WHAT YOU NEED TO DO » Exact copies of the lines below, from the one with "れ】目・手・頭すっきりヘッ" up to and including the one with "internetowych sprzedaje wina z dostawą ?", are what this calls for; leave out pictures.

──────── EXTRACTED DATA ────────

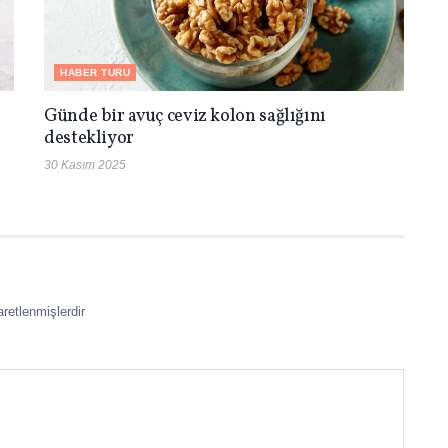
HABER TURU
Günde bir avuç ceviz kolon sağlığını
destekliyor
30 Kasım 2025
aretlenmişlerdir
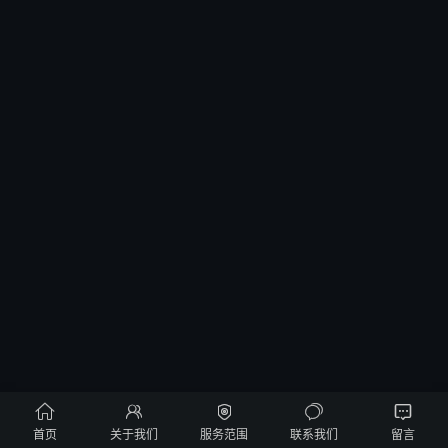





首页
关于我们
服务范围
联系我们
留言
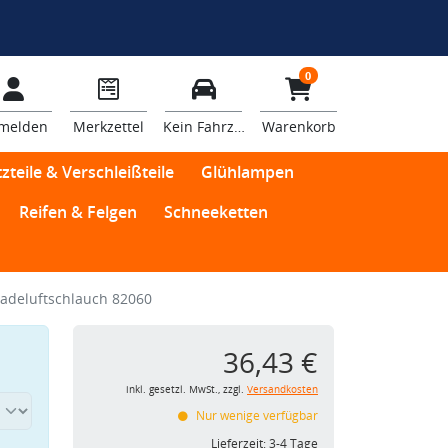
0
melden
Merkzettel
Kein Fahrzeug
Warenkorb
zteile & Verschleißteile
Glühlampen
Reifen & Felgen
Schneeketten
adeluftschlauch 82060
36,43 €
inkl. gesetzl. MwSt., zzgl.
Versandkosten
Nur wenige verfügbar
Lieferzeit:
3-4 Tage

────────
──────── EXTRACTED DATA ────────

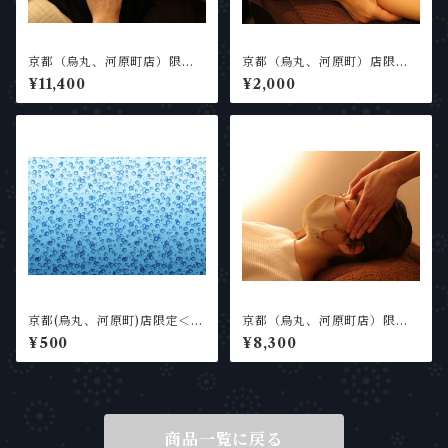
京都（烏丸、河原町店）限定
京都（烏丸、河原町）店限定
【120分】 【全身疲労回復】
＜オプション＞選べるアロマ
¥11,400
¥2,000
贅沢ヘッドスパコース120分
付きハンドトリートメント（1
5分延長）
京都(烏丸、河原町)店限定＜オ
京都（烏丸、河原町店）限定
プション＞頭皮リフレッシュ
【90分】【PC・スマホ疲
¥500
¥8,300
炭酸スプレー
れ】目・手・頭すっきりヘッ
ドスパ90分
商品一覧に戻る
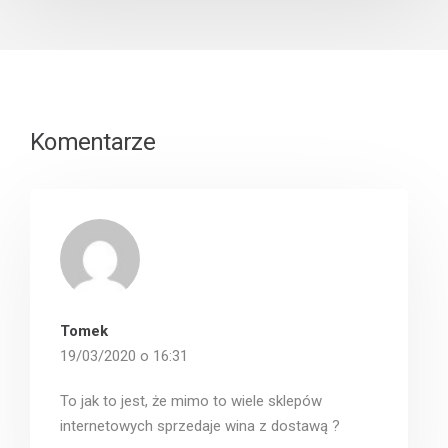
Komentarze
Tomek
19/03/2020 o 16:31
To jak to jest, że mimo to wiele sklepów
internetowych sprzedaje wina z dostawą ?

────────

WRITTEN ANSWER »
れ】目・手・頭すっきりヘッ
ドスパ90分
商品一覧に戻る
Komentarze
Tomek
19/03/2020 o 16:31
To jak to jest, że mimo to wiele sklepów
internetowych sprzedaje wina z dostawą ?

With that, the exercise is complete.